Kösters verweist darauf, dass bereits 1999 der erste Bergheimer Ortsvorsteher Axel Damerow eine öffentliche Toilette in der Innenstadt gefordert habe. Außerdem, sagt Kösters, werde die Gesellschaft immer älter. Das sei seit Jahren klar. „Dass Menschen in jedem Alter am gesellschaftlichen Leben teilhaben sollten, müsste auch politischer Konsens sein.“ Das setze aber voraus, dass man jederzeit seine Notdurft verrichten könne, ohne dafür erst einkehren zu müssen.

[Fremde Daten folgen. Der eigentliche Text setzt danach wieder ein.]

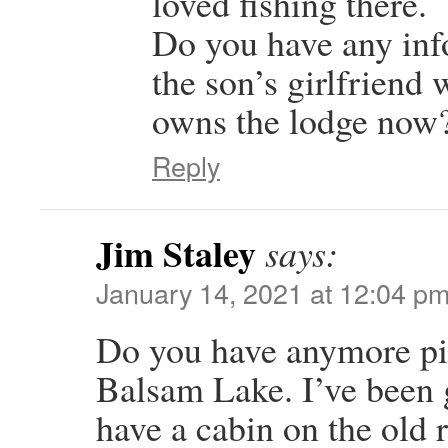
loved fishing there.
Do you have any inf
the son’s girlfrien
owns the lodge now
Reply
Jim Staley
says:
January 14, 2021 at 12:04 p
Do you have anymore pic
Balsam Lake. I’ve been 
have a cabin on the old r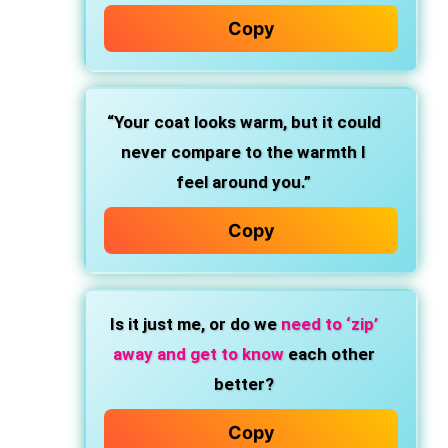
Copy
“Your coat looks warm, but it could
never compare to the warmth I
feel around you.”
Copy
Is it just me, or do we
need to ‘zip’
away and get to know
each other
better?
Copy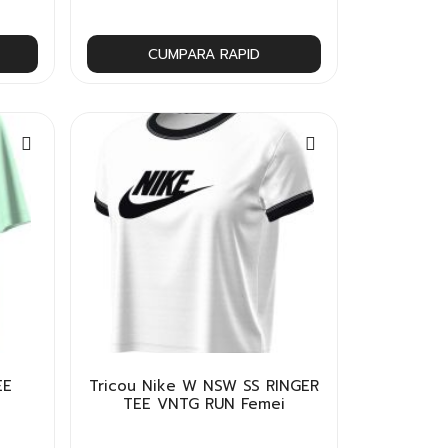
CUMPARA RAPID
EE
Tricou Nike W NSW SS RINGER
TEE VNTG RUN Femei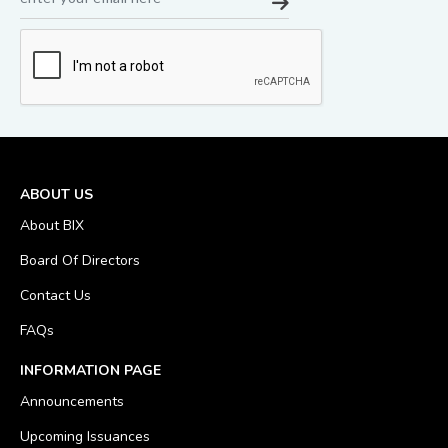
ABOUT US
About BIX
Board Of Directors
Contact Us
FAQs
INFORMATION PAGE
Announcements
Upcoming Issuances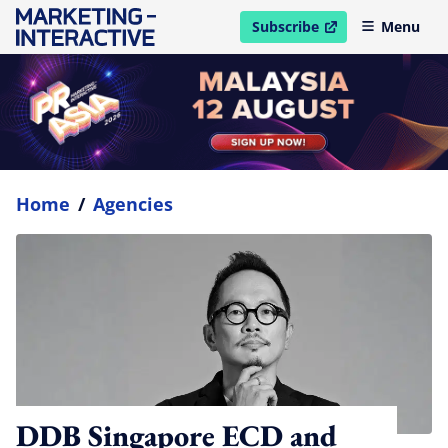
Subscribe
Menu
open in new window
Home
/
Agencies
DDB Singapore ECD and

„Die Kreisstadt Bergheim bedauert den Sachverhalt“

„Die Kreisstadt Bergheim bedauert den beschriebenen Sachverhalt“, heißt es aus dem Rathaus. Es gebe öffentliche Toiletten an den Friedhöfen in Bergheim, Niederaußem, Oberaußem und Quadrath-Ichendorf montags bis donnerstags von 7 bis 16, sowie freitags von 7 bis 13 Uhr. Zu den Öffnungszeiten könnten Menschen auch im Rathaus, im Medio, im Kaufland und im Intro auf Toilette gehen. Für Winfried Kösters ein nur schwacher Trost: „Je nachdem, wo der 90-Jährige steht, kommt er nicht mehr schnell genug dorthin.“

Die Verwaltung teilt aber auch mit, dass im Rathaus eine weitere öffentliche Toilette in Planung sei, „je ein von außen und ein von innen zugängliches separates Behinderten-WC“. Aus Schutz vor unbefugtem Zutritt dürften diese beiden Toiletten nicht untereinander verbunden sein. „Die Toilette wird barrierefrei und rollstuhlgerecht sein.“ Allerdings nicht für jeden zugänglich, sondern nur für Menschen, die einen Euro-Schlüssel besitzen, einen Einheitsschlüssel für Menschen mit körperlicher Behinderung, die damit Zugang zu behindertengerechten sanitären Anlagen und Einrichtungen erhalten.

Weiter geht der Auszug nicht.